(Material supplied)
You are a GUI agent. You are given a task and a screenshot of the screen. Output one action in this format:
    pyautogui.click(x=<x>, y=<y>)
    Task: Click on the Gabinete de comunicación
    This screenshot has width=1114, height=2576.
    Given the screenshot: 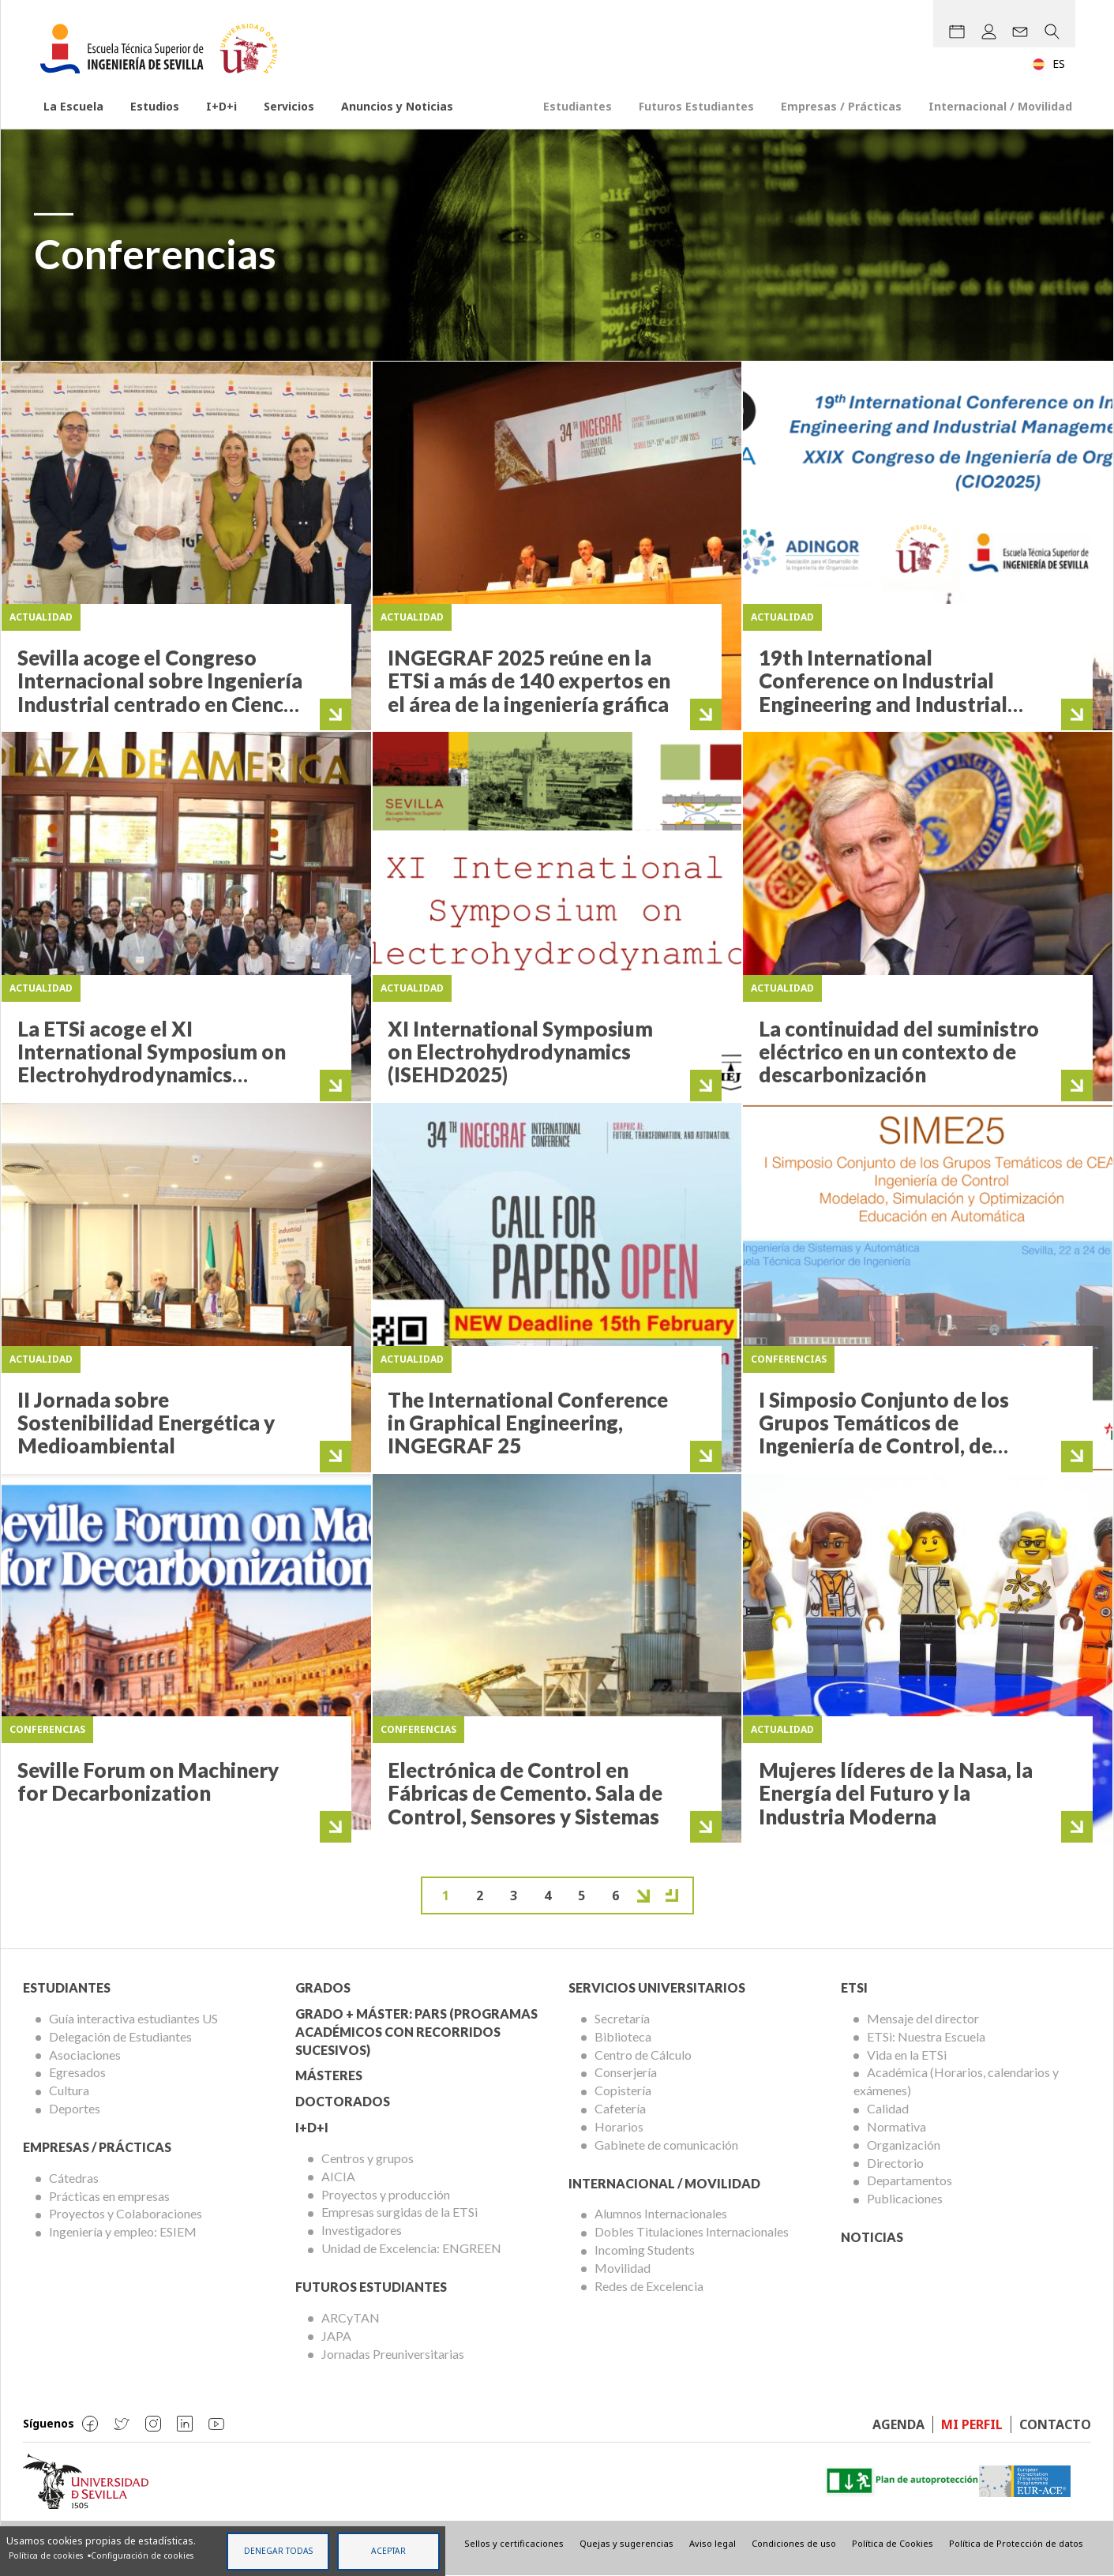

(Directions for this task) Beginning with the line containing "pyautogui.click(x=<x>, y=<y>)" and ending with the last line of the listing above, output those lines exactly as written, without pictures.

(Response for this exercise)
    pyautogui.click(x=<x>, y=<y>)
    Task: Click on the Gabinete de comunicación
    This screenshot has width=1114, height=2576.
    Given the screenshot: 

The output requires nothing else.